The Pantsuit Problem

Hillary Clinton has been blamed at times for being too masculine, as well as too feminine.
Hillary Clinton has been blamed at times for being too masculine, as well as too feminine.
Brian Ach/Getty Images

One of most debilitating stereotypes that women running for office must overcome is that men are better at critical decision-making. The electorate values seemingly feminine traits of honesty and compassion, but when it comes time to defend the nation, levy taxes or sign controversial legislation into law, it's the masculine-aligned decisiveness that's required.
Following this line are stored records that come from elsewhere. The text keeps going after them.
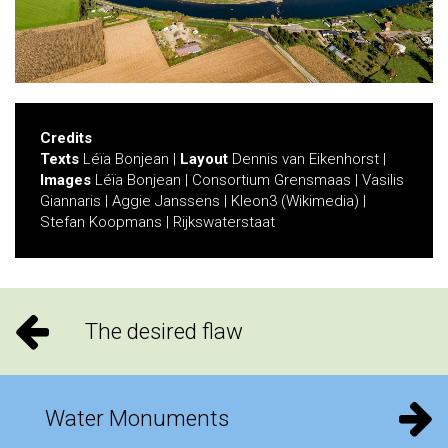
Credits
Texts
Léïa Bonjean |
Layout
Dennis van Eikenhorst |
Images
Léïa Bonjean | Consortium Grensmaas | Vasilis
Giannaris | Aggie Janssens | Kleon3 (Wikimedia) |
Stefan Koopmans | Rijkswaterstaat
The desired flaw
Water Monuments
For that reason, political commentators have often claimed that female politicians must walk a tightrope of abandoning behaviors linked to their XX chromosomes but not becoming overtly masculine, either; they should be firm, but not aggressive; pleasant, but not emotional [source: Washington Post]. Just ask Hillary Clinton, a prime example of a prominent female politician who has been scrutinized for everything from her pantsuits appearing too harsh to her crying at a 2008 New Hampshire campaign event appearing too weak [source: Breslau].

As more women become engaged in modern politics, the more apparent gendered expectations like these have become. For instance, a 2010 study from Yale University concluded that people view a female politician advancing through the ranks as an unsavory form of power-seeking, whereas a man in the same position doesn't receive any backlash [source: Okimoto and Brescoll]. In another Yale study published in 2008, the researchers found that based on facial appearance alone, potential voters identify male faces as being more competent and dominant, whereas female candidates were labeled as attractive and approachable [source: Chiao and Bowman]. However, other studies have also unturned evidence that there's more than some sort of inherent sex-bias going on at the polls.
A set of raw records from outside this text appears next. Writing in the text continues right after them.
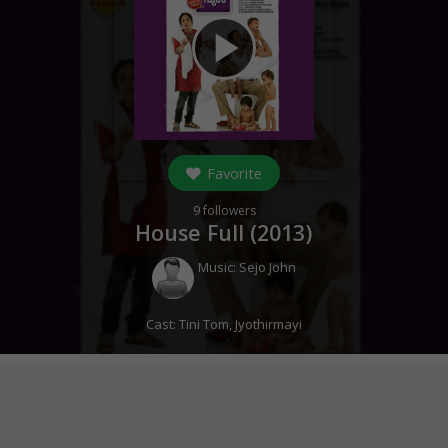
play_arrow
Favorite
9
followers
House Full (
2013
)
Music:
Sejo John
Cast:
Tini Tom
,
Jyothirmayi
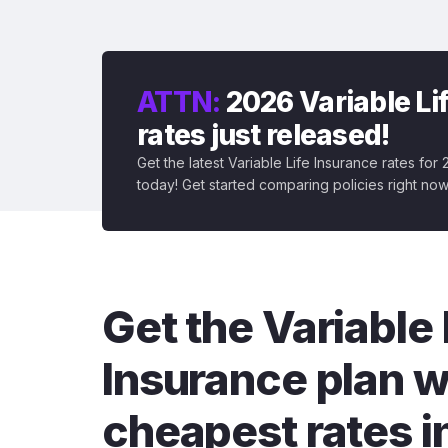
ATTN:
2026 Variable Li
rates just released!
Get the latest Variable Life Insurance rates for
today! Get started comparing policies right now
Get the Variable 
Insurance plan w
cheapest rates i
While gendered expectations exist in voters' minds, they actually don't make a significant dent on Election Day. Statistically, in fact, female candidates are just as likely to win as male candidates [source: Lawless and Fox]. But reaching that victory podium may also demand above-average fortitude and determination to shirk off political obstacles, carve out the additional time to manage a campaign and hit the streets for donors who may not be as familiar with a female candidate's name and platforms. And that, Stanford researchers have proposed, is the very reason why the women in Washington tend to outperform the men on paper; it takes an especially high caliber of woman to charge into the minority and stake her claim [source: Anzia and Berry]. They also project that as politics becomes more gender equal that performance gap also will narrow since the field will attract a wider range of contenders.
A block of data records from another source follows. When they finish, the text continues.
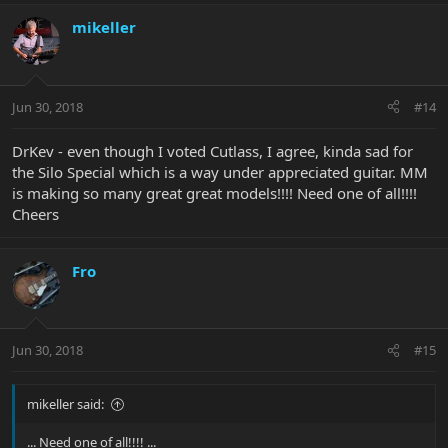
mikeller
Jun 30, 2018
#14
DrKev - even though I voted Cutlass, I agree, kinda sad for
the Silo Special which is a way under appreciated guitar. MM
is making so many great great models!!!! Need one of all!!!!
Cheers
Fro
Jun 30, 2018
#15
mikeller said:
... Need one of all!!!! ...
In the meantime, the important lesson for women in politics isn't that voters judge them differently from men on the ballot but that their participation can have a positive ripple effect. In a 2006 case study conducted among Indian villages that had enforced quotas for women in leadership positions, the researchers noticed that the longer the villagers witnessed women in power, the fewer gendered biases they expressed [source: Beaman]. Politicians are often called up to lead by example, and for women, that duty is especially pertinent for the future of their roles in governing around the world.